How to Get More Value From Your File System Directory Cache

Posted on March 4, 2016

For my CS854 class I have to read a trio of research papers each week, and post summaries, which are then updated after the class that a student gives a presentation on it. Don't rely on my summaries for anything, but it might interest some of you, so I'm posting it here.

Just read the paper.

How to Get More Value From Your File System Directory Cache


This paper explores, well, how to get more value from your file system directory cache?

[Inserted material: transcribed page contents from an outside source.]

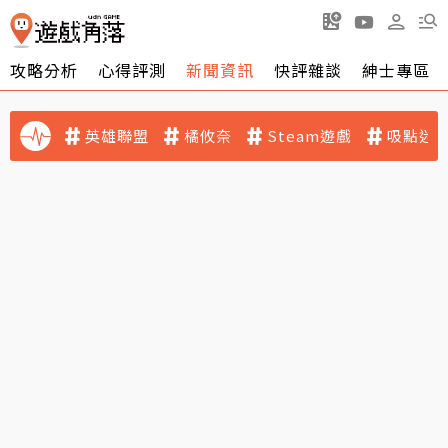
攻略分析
心得評測
新聞資訊
快評雜談
紳士專區
英雄聯盟
橘攸奈
Steam遊戲
吸點迷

First, lets explore what needs caching, then what the cache is, then how to get more value from it.

What needs caching?

In a word: Paths. Lots of system calls care about file paths. In POSIX, in order to open a file, you need to have search (execute) permissions on all of the parent directories. This is seemingly unavoidably linear time in the number of parents, as you would need to check each one in turn, and do a lot of pointer chasing.

Lots of things, like Linux Security Modules rely deeply on this model, so it seems hard to just replace it. You need to make sure the new method preserves the effects we care about.

How is this cached?

The directory cache is a LRU cache of the most recently accessed directories, so we don't need to hit the disk repeatedly if we access the same directory repeatedly.

Each directory entry (dentry from now on) maps a path to a inode (kept in ram) with all the metadata about a file.

In addition to the LRU, we also have a tree structure matching that of the filesystem, a hash table from the pair of parent dentry vaddr and file name to dentry, and an alias list, to track hard links to an inode.

But even a cache hit is slow, compare 1.1 us for stat compared to 0.04us for getppid, or 0.3us for a 4KB pread.

It can also cache negative dentries, to prove that a file does not exist. This can speed up checks that fail too, which is pretty important.

This structure still is linear time in the number of path components.

How to get more value?

Create a system wide hash table from full, canonicalized paths to dentries, called the direct lookup hash table (DLHT). This is a cache, so it is populated lazily, and entries can be invalidated by operations such as renaming a directory.

In addition, we cache the results of previous prefix checks, in the prefix check cache (PCC). This depends on the permissions of the process, so we only share this between processes with identical permissions. Use a version number with each entry to detect stale entries.

We now have a faster fastpath, where you directly lookup the dentry in the DLHT, then check it's permissions in the PCC, and then win at speed. No more linear time costs.

And if it fails, then use the old path.

What if two processes change something at once?

Version number based locks. Everywhere.

Before a mutation, like renaming a directory, the operation walks all children (that were cached) and bumps their version counter. That'll prevent old PCC entries from applying to them anymore.

Also, remove all those dentries from the DLHT, as they could be invalid now.

Then, we have to consider of there is a slow path request currently in flight while the mutation is happening. If we don't do anything, it might add to the cache an entry for a directory that has been moved. We can keep a global invalidation counter, and only cache things if it hasn't been bumped during the lookup.

If you get exactly 2^32 mutations happening during one very slow lookup, you have other problems.

Also, use existing locking structures to make sure that the slow path handles concurrent requests well.

This is fundamentally a change to make reading cheaper, but writing more expensive. It does seem like a nice trade off, in that respect, since there are a lot more reads of a file's permissions than there are writes.

Directory Completeness

This paper also introduced a separate concept, of Directory Completeness. This is a single bit stored on a directory's dentry to mark if all of the directory's children are definitely in the cache. If it's marked, calls to ls can skip checking on disk.

This is cool, but not really related to the rest of the paper.

Concerns

If there are any bugs, this could have rather large implications for security. If file permissions don't work properly, you're going to have a bad time.

I feel like the signature stuff to avoid string comparisons is good, but could be separated out. Nothing else really depends on it, and it could be implemented on it's own.